### Assigned task
Go through the records and show each line where the word "deurstopper" occurs.

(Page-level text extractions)
=== Section Start ===
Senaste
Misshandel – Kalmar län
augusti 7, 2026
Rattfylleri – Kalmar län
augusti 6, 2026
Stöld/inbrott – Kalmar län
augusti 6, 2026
=== Section End ===
=== Section Start ===
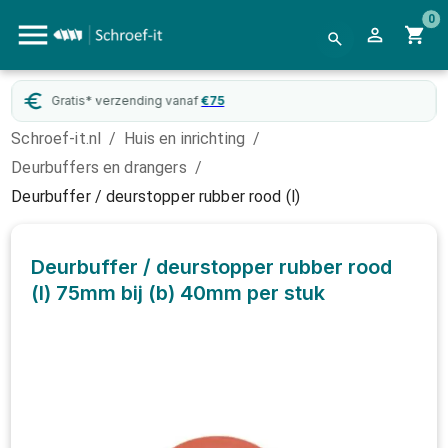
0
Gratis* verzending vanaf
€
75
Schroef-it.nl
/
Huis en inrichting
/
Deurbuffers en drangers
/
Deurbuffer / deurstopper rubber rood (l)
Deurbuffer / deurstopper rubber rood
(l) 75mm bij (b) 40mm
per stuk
=== Section End ===
=== Section Start ===
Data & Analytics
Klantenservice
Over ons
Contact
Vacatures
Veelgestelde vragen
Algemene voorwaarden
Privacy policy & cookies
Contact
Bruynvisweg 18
=== Section End ===
### Reply to the exercise
Deurbuffer / deurstopper rubber rood (l)
Deurbuffer / deurstopper rubber rood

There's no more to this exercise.